デヴリム・ケイはトロストランドにある教会のガラスの割れた窓から身を乗り出し、空に目を向けた。 その空のどこかにトラベラーと目撃者がいるはずだ。そしてバンガードの大多数と、シティから総動員された航空兵も。通信は雑音であふれかえっていた。デヴリムに分かるのは、彼らが命をかけて戦っているということだけだった。 軌道上の戦闘を日の光の中で目視するのは至難の業だった。流弾の光線、そして爆発の小さな輝き。地表から見たその争いは、静かで美しかった。仲間の死が、はるか昔に死んだ星々のように優しく煌めいている。 デヴリムはその考えを頭から振り払おうとしたが、うまくいかなかった。 かすかな冠状の炎が上がり、外気圏で粉砕された瓦礫の雲が輝いた。
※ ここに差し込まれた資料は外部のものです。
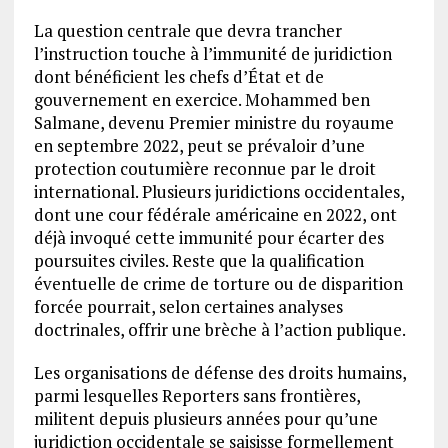
La question centrale que devra trancher
l’instruction touche à l’immunité de juridiction
dont bénéficient les chefs d’État et de
gouvernement en exercice. Mohammed ben
Salmane, devenu Premier ministre du royaume
en septembre 2022, peut se prévaloir d’une
protection coutumière reconnue par le droit
international. Plusieurs juridictions occidentales,
dont une cour fédérale américaine en 2022, ont
déjà invoqué cette immunité pour écarter des
poursuites civiles. Reste que la qualification
éventuelle de crime de torture ou de disparition
forcée pourrait, selon certaines analyses
doctrinales, offrir une brèche à l’action publique.
Les organisations de défense des droits humains,
parmi lesquelles Reporters sans frontières,
militent depuis plusieurs années pour qu’une
juridiction occidentale se saisisse formellement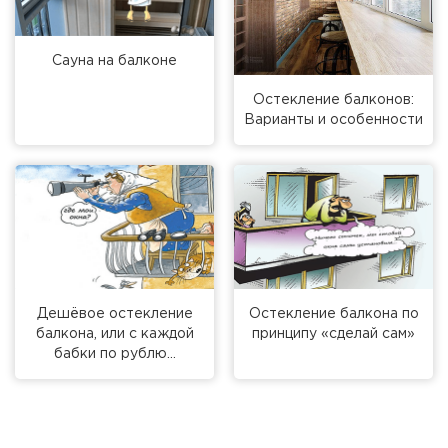
Сауна на балконе
Остекление балконов:
Варианты и особенности
Дешёвое остекление
Остекление балкона по
балкона, или с каждой
принципу «сделай сам»
бабки по рублю…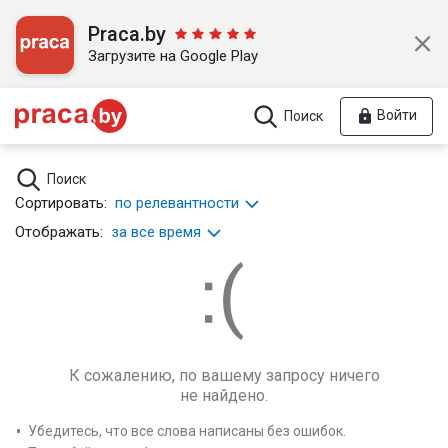
Praca.by
Загрузите на Google Play
Войти
Поиск
Поиск
Сортировать:
по релевантности
Отображать:
за все время
К сожалению, по вашему запросу ничего
не найдено.
Убедитесь, что все слова написаны без ошибок.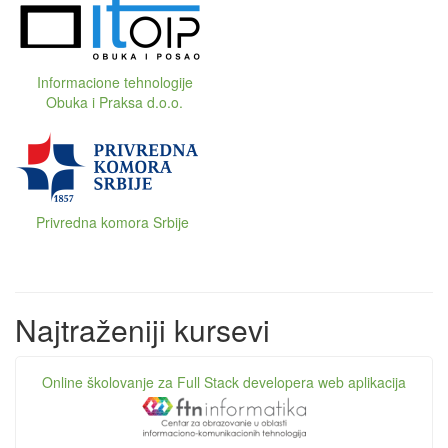
Informacione tehnologije
Obuka i Praksa d.o.o.
Privredna komora Srbije
Najtraženiji kursevi
Online školovanje za Full Stack developera web aplikacija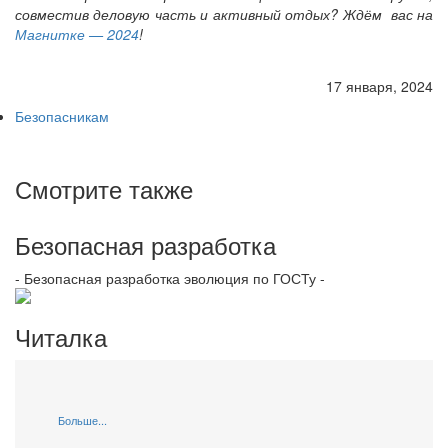
совместив деловую часть и активный отдых? Ждём вас на
Магнитке — 2024
!
17 января, 2024
Безопасникам
Смотрите также
Безопасная разработка
- Безопасная разработка эволюция по ГОСТу -
Читалка
Больше...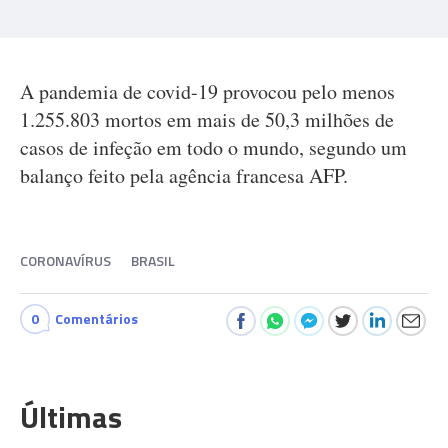
A pandemia de covid-19 provocou pelo menos
1.255.803 mortos em mais de 50,3 milhões de
casos de infeção em todo o mundo, segundo um
balanço feito pela agência francesa AFP.
CORONAVÍRUS
BRASIL
0
Comentários
Últimas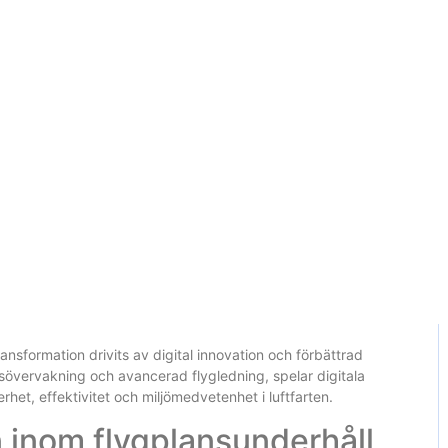
DCA
ECA
Fumcria
Conselho Tutelar
Entidades Cadast
för digitala flygpla
appar revolutionera
-
2 de junho de 2025
ansformation drivits av digital innovation och förbättrad
tidsövervakning och avancerad flygledning, spelar digitala
kerhet, effektivitet och miljömedvetenhet i luftfarten.
n inom flygplansunderhåll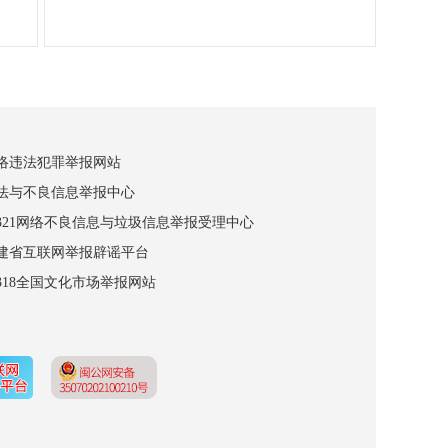
网络违法犯罪举报网站
违法与不良信息举报中心
12321网络不良信息与垃圾信息举报受理中心
福建省互联网举报辟谣平台
2318全国文化市场举报网站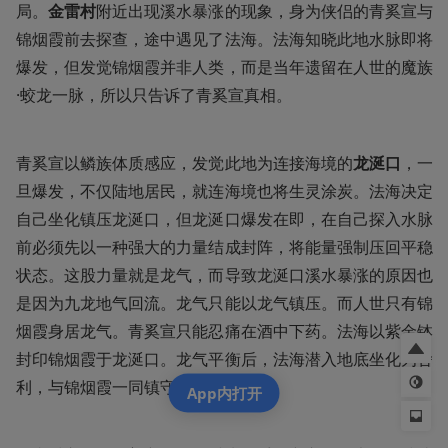
局。
金雷村
附近出现溪水暴涨的现象，身为侠侣的青奚宣与
锦烟霞前去探查，途中遇见了法海。法海知晓此地水脉即将
爆发，但发觉锦烟霞并非人类，而是当年遗留在人世的魔族
·蛟龙一脉，所以只告诉了青奚宣真相。
青奚宣以鳞族体质感应，发觉此地为连接海境的
龙涎口
，一
旦爆发，不仅陆地居民，就连海境也将生灵涂炭。法海决定
自己坐化镇压龙涎口，但龙涎口爆发在即，在自己探入水脉
前必须先以一种强大的力量结成封阵，将能量强制压回平稳
状态。这股力量就是龙气，而导致龙涎口溪水暴涨的原因也
是因为九龙地气回流。龙气只能以龙气镇压。而人世只有锦
烟霞身居龙气。青奚宣只能忍痛在酒中下药。法海以紫金钵
封印锦烟霞于龙涎口。龙气平衡后，法海潜入地底坐化为舍
利，与锦烟霞一同镇守龙涎口百年。 
App内打开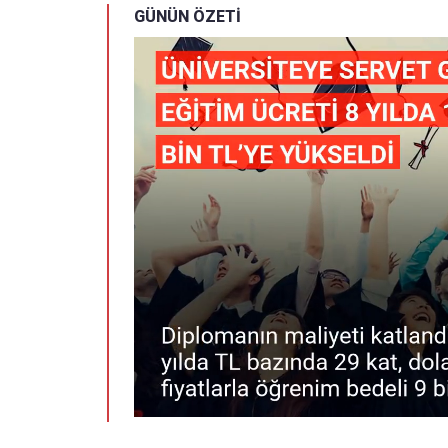
GÜNÜN ÖZETİ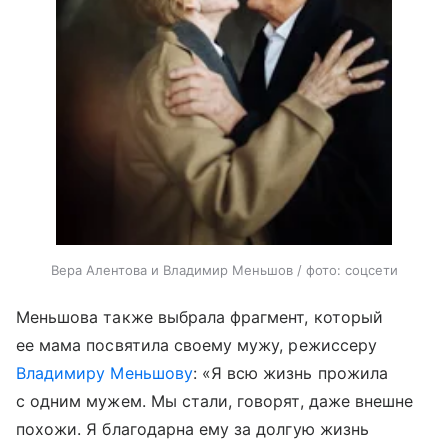
Вера Алентова и Владимир Меньшов / фото: соцсети
Меньшова также выбрала фрагмент, который
ее мама посвятила своему мужу, режиссеру
Владимиру Меньшову
: «Я всю жизнь прожила
с одним мужем. Мы стали, говорят, даже внешне
похожи. Я благодарна ему за долгую жизнь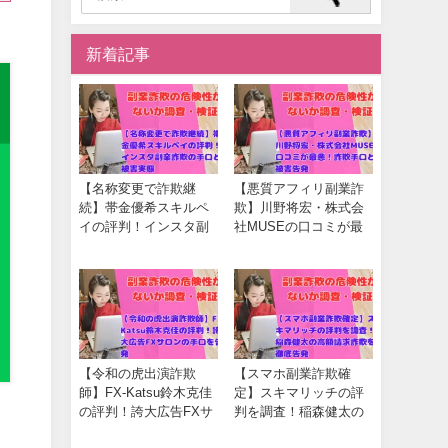
新着記事
【名称変更で詐欺継
【悪質アフィリ副業詐
続】帯金優希スキルペ
欺】川野将宏・株式会
イの評判！インスタ副
社MUSEの口コミが最
業詐欺の手口と被害実
悪！詐欺手口と被害告
態
発
【令和の虎出演詐欺
【スマホ副業詐欺確
師】FX-Katsu鈴木克佳
定】スキマリッチの評
の評判！誇大広告FXサ
判を調査！稲森健太の
ロンの手口を告発
高額請求詐欺を徹底告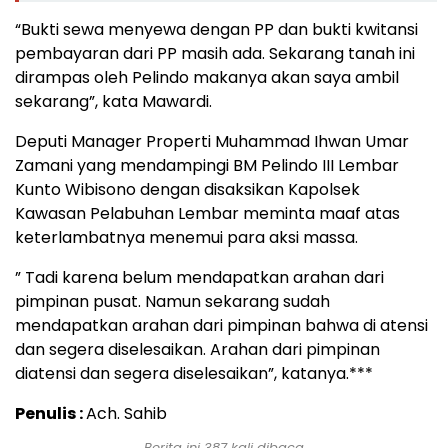
“Bukti sewa menyewa dengan PP dan bukti kwitansi
pembayaran dari PP masih ada. Sekarang tanah ini
dirampas oleh Pelindo makanya akan saya ambil
sekarang”, kata Mawardi.
Deputi Manager Properti Muhammad Ihwan Umar
Zamani yang mendampingi BM Pelindo III Lembar
Kunto Wibisono dengan disaksikan Kapolsek
Kawasan Pelabuhan Lembar meminta maaf atas
keterlambatnya menemui para aksi massa.
” Tadi karena belum mendapatkan arahan dari
pimpinan pusat. Namun sekarang sudah
mendapatkan arahan dari pimpinan bahwa di atensi
dan segera diselesaikan. Arahan dari pimpinan
diatensi dan segera diselesaikan”, katanya.***
Penulis :
Ach. Sahib
Berita ini 387 kali dibaca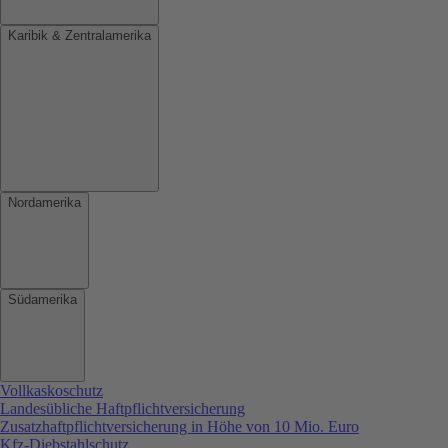
Karibik & Zentralamerika
Nordamerika
Südamerika
Vollkaskoschutz
Landesübliche Haftpflichtversicherung
Zusatzhaftpflichtversicherung in Höhe von 10 Mio. Euro
Kfz-Diebstahlschutz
デヴリムは自分が見ているものが、ピラミッドとトラベラーのどちらの残骸なのか分からなかった。 ワイヤーライフルの銃弾が古い教会の石壁に当たり、彼は8発の正確な射撃で戦場の敵を一掃した。 デヴリムは窓枠にもたれて身体を支え、ベストから双眼鏡を取り出し、遠方の点のようなものに焦点を合わせた。それは日の光の中で輝きながら、地球に向かって落下してくる。 残骸が近づくと、彼は息を止めた。そして、奇妙なほど綺麗に断ち切られたバンガード仕様の機体の一部を認めた。 デヴリムは自分の手が麻痺するのを感じた。 「メーデー」とEDZ通信チャンネルに伝える。その声は妙に落ち着いていて明瞭だった。「我々の機が落下してくる」 はるか下の方で、彼の双眼鏡がトロストランドの石畳に当たって砕け散った。